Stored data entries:

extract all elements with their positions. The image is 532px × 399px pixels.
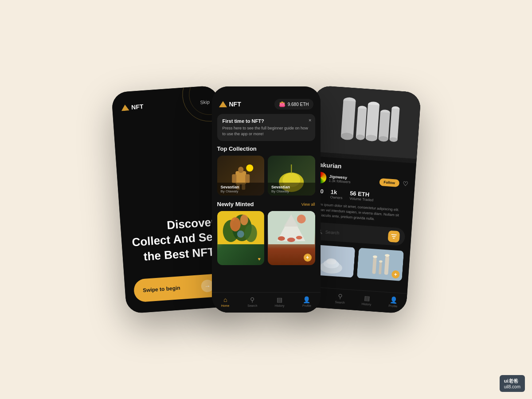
svg-marker-3 <box>219 101 227 107</box>
svg-point-24 <box>297 215 306 223</box>
user-info: Jigowesy 1.3k followers <box>329 174 351 184</box>
stat-owners: 1k Owners <box>330 188 343 200</box>
left-header: NFT Skip <box>121 98 210 112</box>
home-icon: ⌂ <box>223 296 227 303</box>
profile-icon: 👤 <box>303 296 310 303</box>
nft-logo-icon <box>121 104 129 111</box>
wallet-badge: 👛 9.680 ETH <box>274 99 313 110</box>
nav-profile[interactable]: 👤 Profile <box>293 296 320 307</box>
nav-profile-label: Profile <box>302 304 311 307</box>
right-nav-history-label: History <box>361 302 371 306</box>
nft-flowers-art <box>217 211 265 244</box>
center-screen: NFT 👛 9.680 ETH First time to NFT? Press… <box>212 86 321 313</box>
left-logo-text: NFT <box>131 103 143 111</box>
newly-minted-header: Newly Minted View all <box>212 201 321 211</box>
nft-card-2[interactable]: Spilled Coffee Cu. Price 0.9 ETH + <box>268 211 315 265</box>
svg-line-44 <box>391 235 396 235</box>
stats-row: 100 Item 1k Owners 56 ETH Volume Traded <box>313 188 407 205</box>
right-nav-profile[interactable]: 👤 Profile <box>379 296 407 309</box>
nft-mountain-art <box>268 211 315 244</box>
nav-history[interactable]: ▤ History <box>266 296 293 307</box>
svg-point-26 <box>296 236 302 239</box>
phones-container: NFT Skip Discover, Collect And Sell the … <box>106 86 427 313</box>
center-nft-logo: NFT <box>219 101 241 108</box>
svg-point-19 <box>240 215 248 225</box>
nav-home[interactable]: ⌂ Home <box>212 296 239 307</box>
search-placeholder: Search <box>325 229 339 235</box>
collection-by-2: By Olawaly <box>271 189 312 193</box>
right-profile-icon: 👤 <box>389 296 397 304</box>
nft-card-1[interactable]: Spilled Coffee Cup Min bid 0.9 ETH ♥ <box>217 211 265 265</box>
center-header: NFT 👛 9.680 ETH <box>212 86 321 114</box>
gallery-item-2[interactable]: + <box>356 247 404 282</box>
phone-center: NFT 👛 9.680 ETH First time to NFT? Press… <box>212 86 321 313</box>
first-time-banner[interactable]: First time to NFT? Press here to see the… <box>217 114 315 141</box>
svg-point-18 <box>230 217 240 231</box>
nav-search[interactable]: ⚲ Search <box>239 296 266 307</box>
gallery-row: + <box>308 244 404 285</box>
skip-button[interactable]: Skip <box>200 99 210 105</box>
center-logo-icon <box>219 101 227 107</box>
filter-icon <box>390 234 397 239</box>
center-bottom-nav: ⌂ Home ⚲ Search ▤ History 👤 Profile <box>212 292 321 313</box>
right-search-icon: ⚲ <box>338 293 343 300</box>
collection-info-1: Sevastian By Olawaly <box>217 183 265 196</box>
svg-marker-2 <box>121 104 129 111</box>
svg-point-27 <box>287 238 295 242</box>
left-main-text: Discover, Collect And Sell the Best NFTs <box>129 215 221 266</box>
follow-button[interactable]: Follow <box>379 178 399 187</box>
banner-close-button[interactable]: × <box>309 117 311 123</box>
svg-rect-7 <box>232 174 236 183</box>
nav-history-label: History <box>275 304 285 307</box>
right-hero <box>310 85 421 163</box>
wallet-amount: 9.680 ETH <box>288 102 309 107</box>
banner-text: Press here to see the full beginner guid… <box>223 125 310 137</box>
collection-by-1: By Olawaly <box>221 189 261 193</box>
search-bar[interactable]: 🔍 Search <box>310 222 405 246</box>
svg-point-20 <box>237 231 244 238</box>
swipe-label: Swipe to begin <box>142 285 180 293</box>
stat-label-owners: Owners <box>330 195 342 200</box>
collection-name-2: Sevastian <box>271 185 312 189</box>
svg-point-25 <box>278 236 285 241</box>
filter-button[interactable] <box>387 231 400 243</box>
profile-heart-icon[interactable]: ♡ <box>403 180 409 188</box>
collection-info-2: Sevastian By Olawaly <box>268 183 315 196</box>
nav-search-label: Search <box>247 304 257 307</box>
newly-minted-title: Newly Minted <box>217 201 254 207</box>
search-icon: ⚲ <box>250 296 254 303</box>
right-nav-search[interactable]: ⚲ Search <box>326 292 354 305</box>
swipe-button[interactable]: Swipe to begin → <box>133 274 223 303</box>
banner-title: First time to NFT? <box>223 118 310 124</box>
top-collection-row: Sevastian By Olawaly Sevastian <box>212 156 321 196</box>
right-nav-history[interactable]: ▤ History <box>353 293 380 306</box>
svg-point-6 <box>246 164 253 172</box>
wallet-icon: 👛 <box>279 101 286 107</box>
history-icon: ▤ <box>277 296 282 303</box>
newly-minted-row: Spilled Coffee Cup Min bid 0.9 ETH ♥ <box>212 211 321 265</box>
left-headline: Discover, Collect And Sell the Best NFTs <box>129 215 221 266</box>
stat-volume: 56 ETH Volume Traded <box>349 190 374 202</box>
center-logo-text: NFT <box>229 101 241 108</box>
cylinders-art <box>310 85 421 159</box>
nft-heart-1[interactable]: ♥ <box>258 256 261 262</box>
top-collection-title: Top Collection <box>212 145 321 156</box>
view-all-button[interactable]: View all <box>301 202 315 207</box>
svg-point-17 <box>244 224 257 242</box>
left-nft-logo: NFT <box>121 103 143 111</box>
right-nav-search-label: Search <box>335 301 345 305</box>
collection-name-1: Sevastian <box>221 185 261 189</box>
nav-home-label: Home <box>221 304 230 307</box>
profile-row: Jigowesy 1.3k followers Follow ♡ <box>314 172 409 190</box>
nft-card-img-1 <box>217 211 265 265</box>
nft-plus-2[interactable]: + <box>304 254 312 262</box>
svg-rect-5 <box>238 167 243 173</box>
collection-card-1[interactable]: Sevastian By Olawaly <box>217 156 265 196</box>
collection-card-2[interactable]: Sevastian By Olawaly <box>268 156 315 196</box>
svg-rect-8 <box>245 174 250 183</box>
watermark: ui老爸 uil8.com <box>500 375 525 392</box>
right-history-icon: ▤ <box>364 294 370 302</box>
right-nav-profile-label: Profile <box>388 304 397 308</box>
profile-description: Lorem ipsum dolor sit amet, consectetur … <box>312 202 407 224</box>
svg-line-45 <box>392 236 395 237</box>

*What this task involves*.
Filter the entries down to the lines holding the string "time". Copy each of those lines.

*Exercise response*.
center-screen: NFT 👛 9.680 ETH First time to NFT? Press… <box>212 86 321 313</box>
phone-center: NFT 👛 9.680 ETH First time to NFT? Press… <box>212 86 321 313</box>
first-time-banner[interactable]: First time to NFT? Press here to see the… <box>217 114 315 141</box>
banner-title: First time to NFT? <box>223 118 310 124</box>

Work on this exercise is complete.